Unfortunately, there is not room here for a full discussion, but there are certain issues that I see as important in the discussion of enclosing dynamics within the coaching profession. The allure of the gravities of the ‘elimination’ of uncertainty are strong. They have been experienced time and time again by each profession as people seek to stabilise the community they have created. Among the issues that come to mind are the following:

  • Codification, Certification, and Professionalization: the gravities of bureaucratization and administration are strong, and sometimes appropriate. It is important to keep the purpose of codification, certification, and professionalization in mind, and never to allow them to become ends in themselves;
  • Complicity within enclosing institutional environments: often in executive coaching we find ourselves working within organisations which are, to say the least, unhealthy. As coaches it is important to clarify our role and influence as catalysts within enclosing institutional environments, and to signal our potential complicity as cogs within institutional systems that offer much less than the optimal conditions for human flourishing;
  • Quietly manipulative techniques and techics: As the character Dream says in Neil Gaiman’s Sandman Chronicles, “Tools, of course, can be the subtlest of traps.” Tools are used a lot in coaching.
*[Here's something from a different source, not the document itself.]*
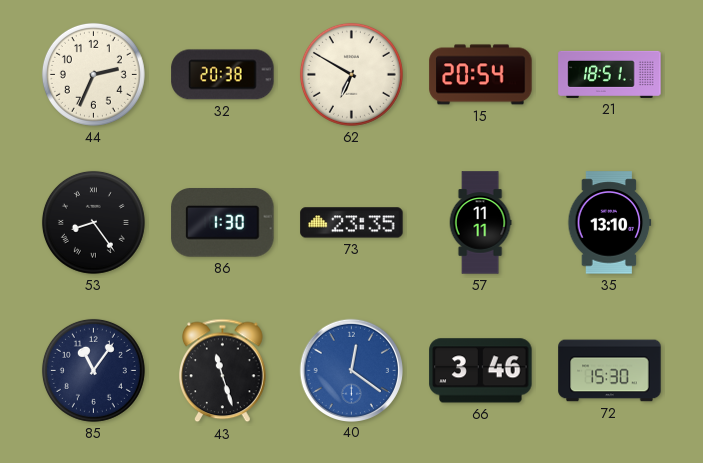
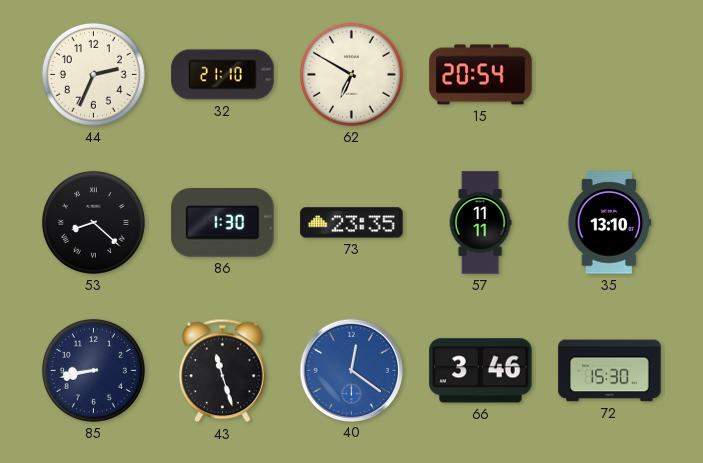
32: 20:38 -> 21:10
21: 18:51 -> none
53: 8:24 -> 8:22
85: 11:06 -> 8:43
It is important to know where tools come from, from values are embedded within their quiet directivities, and whether the particular tools we choose may, indeed, be more in line with the dynamics of enclosure than we might wish;
  • Excessive goal- and solution-focused language/practice: both the goal-that-must-be- achieved and the problem-that-must-be-solved are classic elimination-of-uncertainty structures in thought and practice. The language we use can either foster and facilitate the dynamics of enclosure or it can allow us to challenge them;
  • Excessive branding, trademarking, and proprietary practice: with professionalization comes a concern for individual commercial protection. However, it may be that branding, trademarking, and proprietary practice have become adjacent probables in the coaching world. When this happens it can run counter to the openness required for the healthy development of a community of research and a recognised discipline;
  • Enclosing theoretical models: theoretical models are tools, too. Where do they come from? Why do we choose the ones we choose? In what ways might they limit or facilitate our research imaginations? I have stated above that the institutionalised orthodoxies of academic practice tend to be enclosing in character. This goes for theoretical models as well;
  • Personal dispositional inclinations: we only ever make the contributions that we make, and the disposition we bring to our work will characterize that contribution. Be the change that you want to see.As noted above, the approach that follows from the register analysis above could be summarised as “Listen to yourself, listen to your situation; listen to your client, listen to your situation.” Coaching can be an enclosing art. Like any profession, it can be practised badly. We have the potential to do harm. It is not enough to know that we are on the side of the angels. I work to find a more subtle theoretical model to understand the governing dynamics of attitude, behaviour, and interaction so that I might be less likely to do harm.Coaching can also be a vital change tool for a more hopeful world. Through a coaching relationship people can be invited to become more themselves, in the sense that they can come to a greater awareness of the part they play as actors and agents in the conditions of their lives. Coaching draws people into an alchemist’s cauldron, where transformations are not only possible, but expected, remembering that “When all is said and done, the only change that will make a difference is the transformation of the human heart” (Joseph Jaworski, in Senge et al. 2005, p. 26). To practise the profession of coaching can indeed be to practise a hopeful art, a gentle art.